I too am suspicious about the quick adoption of the Upstart init system in Ubuntu. (^W^W^W oops this article is about something else?)
Upstart is an Ubuntu-Only-ism, yet lots of people are using Ubuntu, and many times they are even on current/supported releases!
Upstart is not tested / does not work with many emerging technologies, such as Docker. We should all rally together against Upstart!
Seriously, I am not sure which side I should be on. I use Ubuntu with Docker and I've become a fan of baseimage-docker, which leveraged the "runit" system of managing service processes. It's braindead simple and totally transparent. After a couple of weeks using it occasionally, I feel like I can know it inside and out as a system that provides a level of clarity and transparency that I never had with Upstart, and don't get yet with Systemd. I am writing my own init "run" scripts and touching the binaries with my bare hands, and I don't mind.

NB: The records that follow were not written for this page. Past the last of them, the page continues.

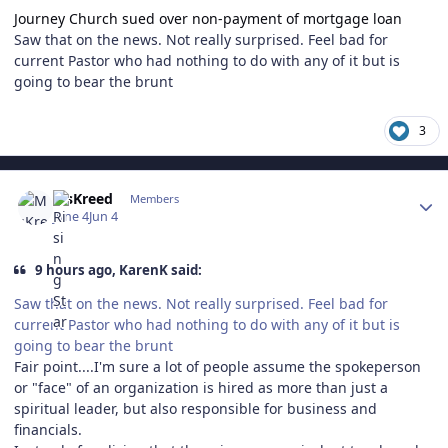
Journey Church sued over non-payment of mortgage loan
Saw that on the news. Not really surprised. Feel bad for
current Pastor who had nothing to do with any of it but is
going to bear the brunt
3
Author stats
MsKreed
Members
June 4
Jun 4
9 hours ago, KarenK said:
Saw that on the news. Not really surprised. Feel bad for
current Pastor who had nothing to do with any of it but is
going to bear the brunt
Fair point....I'm sure a lot of people assume the spokeperson
or "face" of an organization is hired as more than just a
spiritual leader, but also responsible for business and
financials.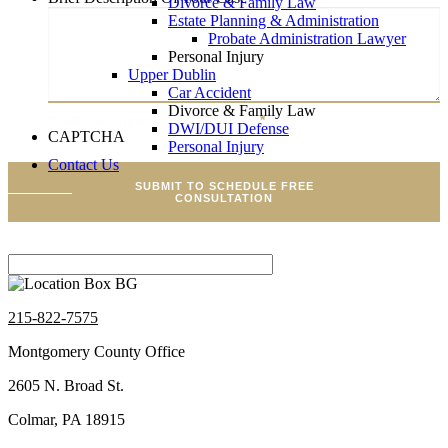
Divorce & Family Law
Estate Planning & Administration
Probate Administration Lawyer
Personal Injury
Upper Dublin
Car Accident
Divorce & Family Law
Brief Description Of Your Case
*
DWI/DUI Defense
CAPTCHA
Personal Injury
Contact Us
SUBMIT TO SCHEDULE FREE
CONSULTATION
215-822-7575
Montgomery County Office
2605 N. Broad St.
Colmar, PA 18915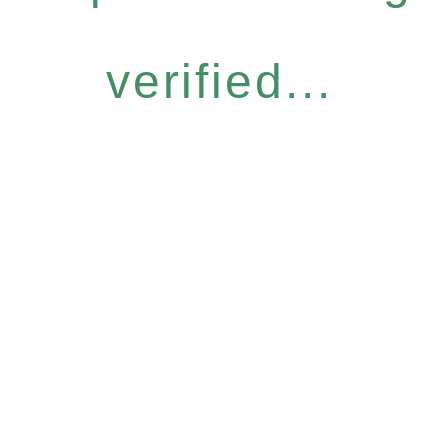
verified...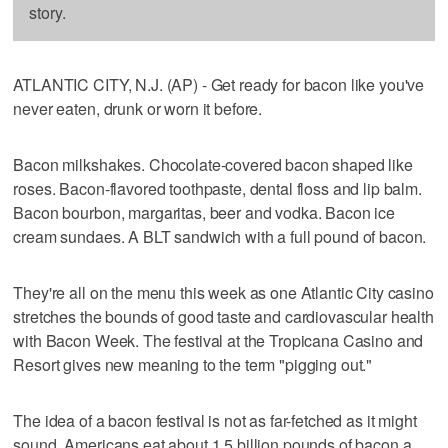
story.
ATLANTIC CITY, N.J. (AP) - Get ready for bacon like you've
never eaten, drunk or worn it before.
Bacon milkshakes. Chocolate-covered bacon shaped like
roses. Bacon-flavored toothpaste, dental floss and lip balm.
Bacon bourbon, margaritas, beer and vodka. Bacon ice
cream sundaes. A BLT sandwich with a full pound of bacon.
They're all on the menu this week as one Atlantic City casino
stretches the bounds of good taste and cardiovascular health
with Bacon Week. The festival at the Tropicana Casino and
Resort gives new meaning to the term "pigging out."
The idea of a bacon festival is not as far-fetched as it might
sound. Americans eat about 1.5 billion pounds of bacon a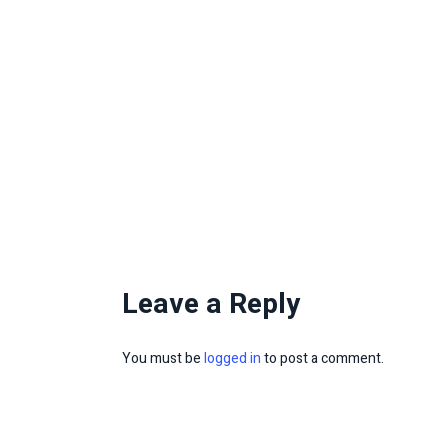
Leave a Reply
You must be
logged in
to post a comment.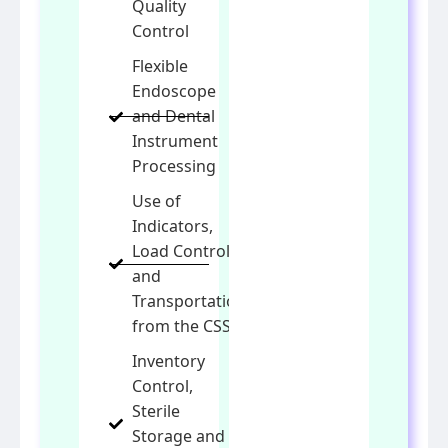
Quality
Control
Flexible
Endoscope
and Dental
Instrument
Processing
Use of
Indicators,
Load Control
and
Transportation
from the CSSD
Inventory
Control,
Sterile
Storage and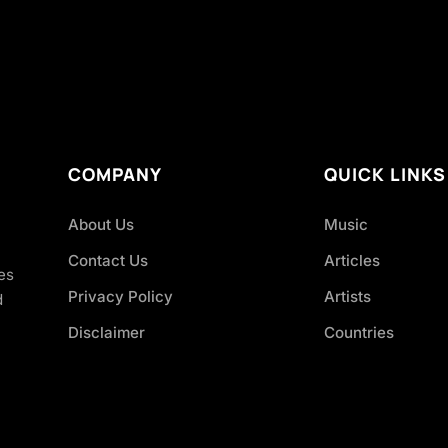
COMPANY
QUICK LINKS
About Us
Music
Contact Us
Articles
es
Privacy Policy
Artists
d
Disclaimer
Countries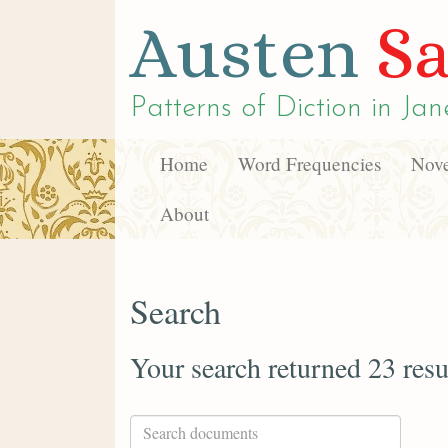
Austen
Sa
Patterns of Diction in
Jan
Home
Word Frequencies
Nove
About
Search
Your search returned 23 resu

Then outside of Docker, where Upstart works, I am letting the package maintainers handle this for me, and outside of the occasional "/etc/init.d/foo is a no-op and doesn't tell me so when I try to use it", everything works as I expect and I'm never touching inits at all. It's too cumbersome. Systemd, for the little bit that I've used it seems to me like a marginal improvement over that. There are a lot of keywords and config file directives to master. There is potential that these inits could be ported into a docker container with no additional keystrokes, since systemd itself is able to run in those container/protected environments. Great!